One of the purposes of a multivariate regression analysis is to determine co-variates of importance for the outcome of interest. When the estimated effect of a covariate is highly statistically significant it is easy to be lead to the conclusion that such a covariate has a substantial effect on the outcome under study. However, this might not necessarily be the case. Quantities assessing the extent to which the covariates actually determine the outcome are needed to avoid overinterpretation of the effect. Another purpose of a multivariate regression analysis is to enable prediction of the outcome of interest and in this case a quantity assessing the accuracy of the predictions based on the regression model is needed.
Measures of explained variation and predictive accuracy can be used to address these questions. We carefully distinguish between the two concepts. Korn and Simon [KS91] provide a general framework and their approach is adopted and elaborated here. To asses the importance of the covariates, the explained variation is defined on a population level. This quantity is also related to the chosen class of regression models and if the model is misspecified, it cannot necessarily be considered as a measure of the ability of the covariates to determine the outcome. To quantify the ability of the covariates and the regression model to determine or rather predict the outcome the predictive accuracy is defined on a population level. A high predictive accuracy requires a useful prediction rule as well as informative covariates. Whether the model is misspecified or not, the predictive accuracy is a meaningful quantity.

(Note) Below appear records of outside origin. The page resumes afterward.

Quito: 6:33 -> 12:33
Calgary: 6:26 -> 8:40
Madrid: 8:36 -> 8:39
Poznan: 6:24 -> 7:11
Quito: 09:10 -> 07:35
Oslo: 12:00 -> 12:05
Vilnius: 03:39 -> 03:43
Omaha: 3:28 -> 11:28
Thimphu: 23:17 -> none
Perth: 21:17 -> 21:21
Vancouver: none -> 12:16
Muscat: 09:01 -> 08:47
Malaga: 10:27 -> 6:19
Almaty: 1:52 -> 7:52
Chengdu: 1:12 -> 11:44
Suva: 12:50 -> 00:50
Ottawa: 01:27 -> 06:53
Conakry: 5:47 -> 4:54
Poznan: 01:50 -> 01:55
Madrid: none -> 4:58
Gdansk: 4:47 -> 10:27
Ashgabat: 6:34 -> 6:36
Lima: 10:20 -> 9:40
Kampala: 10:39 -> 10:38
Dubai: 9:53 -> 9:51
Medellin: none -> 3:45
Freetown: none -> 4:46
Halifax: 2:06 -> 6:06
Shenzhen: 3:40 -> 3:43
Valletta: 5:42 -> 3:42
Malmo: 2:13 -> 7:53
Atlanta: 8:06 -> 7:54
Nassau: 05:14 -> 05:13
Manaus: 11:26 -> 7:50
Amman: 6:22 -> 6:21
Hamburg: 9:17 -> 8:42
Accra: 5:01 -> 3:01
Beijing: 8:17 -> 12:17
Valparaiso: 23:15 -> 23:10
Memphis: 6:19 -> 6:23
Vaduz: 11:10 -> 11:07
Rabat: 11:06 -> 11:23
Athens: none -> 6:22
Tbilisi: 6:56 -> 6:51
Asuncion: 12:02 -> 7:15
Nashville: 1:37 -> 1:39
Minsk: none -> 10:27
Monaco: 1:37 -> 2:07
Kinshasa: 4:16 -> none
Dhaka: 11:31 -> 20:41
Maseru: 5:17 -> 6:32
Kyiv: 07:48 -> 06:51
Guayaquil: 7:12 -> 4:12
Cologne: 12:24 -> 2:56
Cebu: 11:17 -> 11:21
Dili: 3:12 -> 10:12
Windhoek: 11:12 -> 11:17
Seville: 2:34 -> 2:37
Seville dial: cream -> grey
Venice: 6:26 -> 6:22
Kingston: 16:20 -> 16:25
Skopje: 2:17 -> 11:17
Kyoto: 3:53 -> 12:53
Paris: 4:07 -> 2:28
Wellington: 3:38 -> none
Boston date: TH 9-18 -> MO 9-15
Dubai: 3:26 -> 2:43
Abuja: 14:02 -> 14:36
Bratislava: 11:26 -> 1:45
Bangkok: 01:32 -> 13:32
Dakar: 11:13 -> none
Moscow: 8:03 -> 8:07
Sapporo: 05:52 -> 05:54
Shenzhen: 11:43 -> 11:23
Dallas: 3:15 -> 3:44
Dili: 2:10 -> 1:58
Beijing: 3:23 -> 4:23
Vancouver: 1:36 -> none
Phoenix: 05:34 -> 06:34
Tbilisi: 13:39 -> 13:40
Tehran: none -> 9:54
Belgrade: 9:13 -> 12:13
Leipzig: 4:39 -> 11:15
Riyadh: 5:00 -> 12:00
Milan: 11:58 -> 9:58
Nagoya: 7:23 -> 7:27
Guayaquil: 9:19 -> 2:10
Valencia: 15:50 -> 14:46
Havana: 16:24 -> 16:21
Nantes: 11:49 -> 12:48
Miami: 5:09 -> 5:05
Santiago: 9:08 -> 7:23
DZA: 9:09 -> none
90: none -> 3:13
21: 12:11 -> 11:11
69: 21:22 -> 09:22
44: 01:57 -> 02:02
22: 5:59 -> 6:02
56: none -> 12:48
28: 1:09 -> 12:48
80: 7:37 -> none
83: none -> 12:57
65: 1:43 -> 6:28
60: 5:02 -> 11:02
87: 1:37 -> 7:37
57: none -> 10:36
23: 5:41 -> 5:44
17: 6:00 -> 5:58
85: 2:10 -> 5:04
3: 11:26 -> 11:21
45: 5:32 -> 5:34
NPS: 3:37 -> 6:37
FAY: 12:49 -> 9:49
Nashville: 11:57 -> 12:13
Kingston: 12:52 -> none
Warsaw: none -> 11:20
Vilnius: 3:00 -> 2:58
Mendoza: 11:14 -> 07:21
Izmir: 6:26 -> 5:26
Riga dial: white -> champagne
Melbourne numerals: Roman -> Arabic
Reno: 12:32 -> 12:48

In the linear normal model, the estimator of the explained variation is asymptotically equal to the estimator of the predictive accuracy and is better known as the R2-statistic or the coefficient of determination. This statistic has become standard output from the statistical software packages. Outside of the linear model the estimators of the explained variation and the predictive accuracy usually differ and due to the possibility of the model being misspeci-
fied, the predictive accuracy has often been preferred instead of the explained variation. However, there seems to be some confusion in the literature on the distinction between the two measures and how they are actually affected by misspecification of the regression model. We here provide a more detailed discussion. In our exposition we put more weight on explicitly formulating the various underlying statistical models than in most of the literature in the area. We only consider parametric models.
Our interest is motivated by the use of explained variation and predictive accuracy in failure time models since here the estimation becomes complicated due to censoring of the outcome of interest. There is no unique generalization of the R2-statistic to survival data and several authors have proposed other measures and estimators in the simple failure time model, see e.g. Schemper and Stare [SS96], O'Quigley and Xu [QX01], Graf et al. [GSSS99] and Schemper and Henderson [SH00]. Some authors, e.g. Graf et al. and Schemper and Henderson, are inspired by the approach of Korn and Simon whereas others have different approaches, of which some are only defined in the Cox regression model. So far none of the measures have been widely accepted.
Section 2 contains an introduction to the approach of Korn and Simon including a detailed discussion of consistency of the estimators. In Section 3 the concept of model misspecification is introduced and the effect of mis-specification on the estimators is discussed. Furthermore, the simple failure time model is discussed shortly in Section 4, namely the estimation procedures proposed by Graf et al. and Schemper and Henderson. We do not give a detailed introduction to their work but only present their ideas. Finally we provide in Section 5 some concluding remarks.